Task item:
For the records below, output word for word the lines from the one with "nepretržitý pocit" up to and including the one with "exemplo, passou de". No pictures.

__________________________________________________

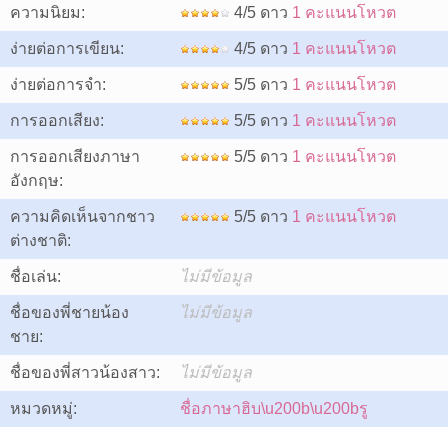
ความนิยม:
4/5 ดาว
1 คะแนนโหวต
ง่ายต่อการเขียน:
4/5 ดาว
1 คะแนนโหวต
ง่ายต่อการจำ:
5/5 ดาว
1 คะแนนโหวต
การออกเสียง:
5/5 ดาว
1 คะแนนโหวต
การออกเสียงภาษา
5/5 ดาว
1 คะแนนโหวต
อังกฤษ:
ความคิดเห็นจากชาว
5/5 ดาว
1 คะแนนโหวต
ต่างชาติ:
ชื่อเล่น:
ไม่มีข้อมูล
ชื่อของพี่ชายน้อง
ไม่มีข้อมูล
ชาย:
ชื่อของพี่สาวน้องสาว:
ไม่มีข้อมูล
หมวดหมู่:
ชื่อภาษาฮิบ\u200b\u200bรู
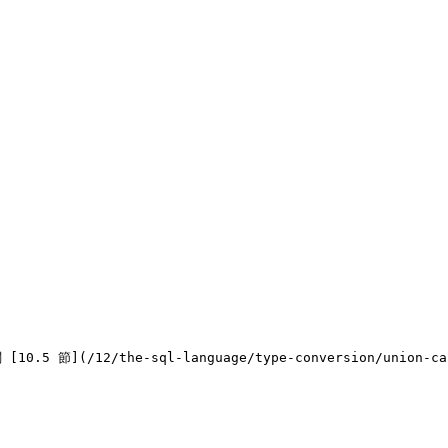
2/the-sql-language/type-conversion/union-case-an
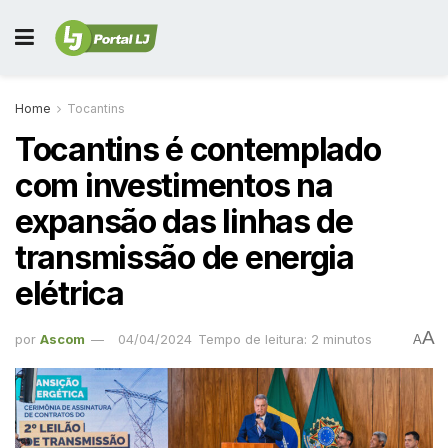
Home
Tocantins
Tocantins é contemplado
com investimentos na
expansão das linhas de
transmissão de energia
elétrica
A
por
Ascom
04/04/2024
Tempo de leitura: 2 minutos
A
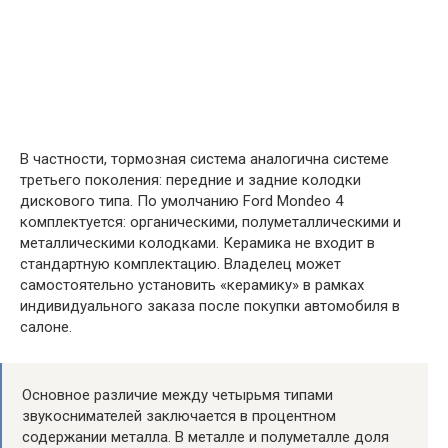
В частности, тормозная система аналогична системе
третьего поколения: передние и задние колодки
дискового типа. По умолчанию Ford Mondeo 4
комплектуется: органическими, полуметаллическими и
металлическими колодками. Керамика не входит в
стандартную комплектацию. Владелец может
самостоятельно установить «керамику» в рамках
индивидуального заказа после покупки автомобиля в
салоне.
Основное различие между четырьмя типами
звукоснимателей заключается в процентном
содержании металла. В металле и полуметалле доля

__________________________________________________

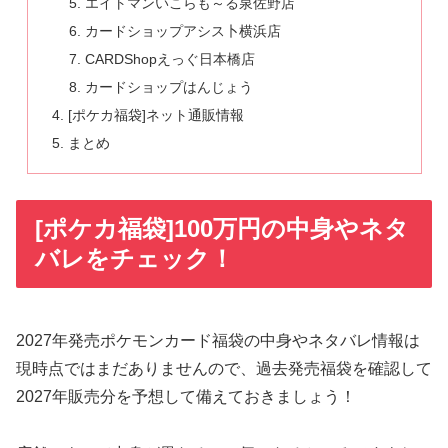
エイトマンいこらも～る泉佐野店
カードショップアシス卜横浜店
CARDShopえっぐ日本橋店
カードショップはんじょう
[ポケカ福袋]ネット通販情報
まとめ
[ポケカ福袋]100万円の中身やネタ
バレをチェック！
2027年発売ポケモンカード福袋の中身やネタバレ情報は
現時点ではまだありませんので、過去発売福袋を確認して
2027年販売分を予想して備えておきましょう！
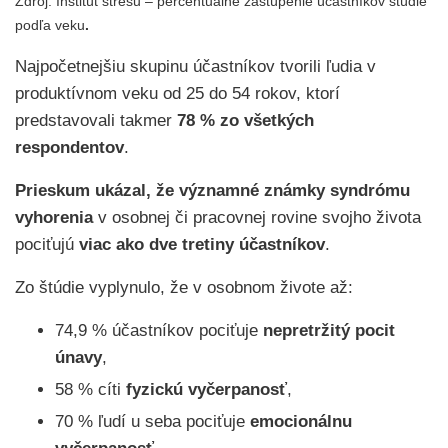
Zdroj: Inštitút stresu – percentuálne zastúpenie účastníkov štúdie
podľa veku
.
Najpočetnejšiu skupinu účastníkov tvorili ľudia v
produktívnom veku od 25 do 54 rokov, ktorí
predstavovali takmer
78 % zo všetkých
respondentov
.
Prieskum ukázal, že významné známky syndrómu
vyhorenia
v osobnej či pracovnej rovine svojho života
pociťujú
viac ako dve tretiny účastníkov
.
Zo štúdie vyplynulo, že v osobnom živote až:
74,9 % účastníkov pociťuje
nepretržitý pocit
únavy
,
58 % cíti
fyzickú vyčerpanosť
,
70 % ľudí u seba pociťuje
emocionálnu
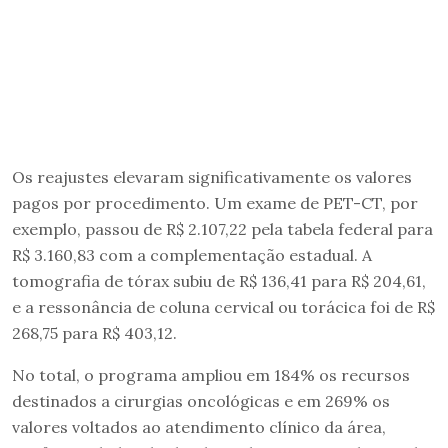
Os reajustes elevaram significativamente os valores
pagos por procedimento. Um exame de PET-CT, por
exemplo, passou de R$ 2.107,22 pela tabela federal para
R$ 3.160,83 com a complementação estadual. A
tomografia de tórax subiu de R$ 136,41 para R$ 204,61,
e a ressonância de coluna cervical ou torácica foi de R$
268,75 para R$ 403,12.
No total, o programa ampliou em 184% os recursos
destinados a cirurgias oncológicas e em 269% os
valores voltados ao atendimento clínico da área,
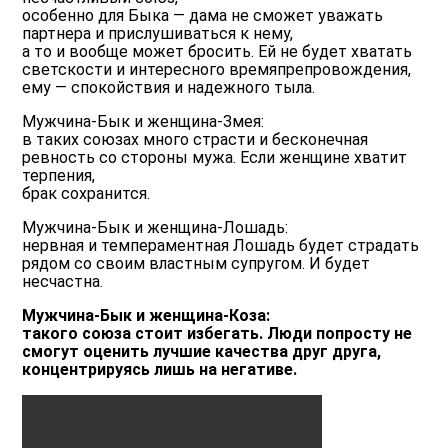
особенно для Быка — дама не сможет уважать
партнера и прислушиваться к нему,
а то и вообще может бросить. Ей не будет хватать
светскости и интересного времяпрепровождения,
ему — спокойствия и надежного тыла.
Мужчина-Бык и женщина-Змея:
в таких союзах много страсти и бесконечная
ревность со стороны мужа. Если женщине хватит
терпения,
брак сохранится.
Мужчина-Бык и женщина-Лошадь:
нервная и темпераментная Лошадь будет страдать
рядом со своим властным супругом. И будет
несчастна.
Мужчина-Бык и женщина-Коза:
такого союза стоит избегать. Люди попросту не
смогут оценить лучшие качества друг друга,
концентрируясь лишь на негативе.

__________________________________________________

Solution to the exercise:
nepretržitý pocit
únavy
,
58 % cíti
fyzickú vyčerpanosť
,
70 % ľudí u seba pociťuje
emocionálnu
Os reajustes elevaram significativamente os valores
pagos por procedimento. Um exame de PET-CT, por
exemplo, passou de R$ 2.107,22 pela tabela federal para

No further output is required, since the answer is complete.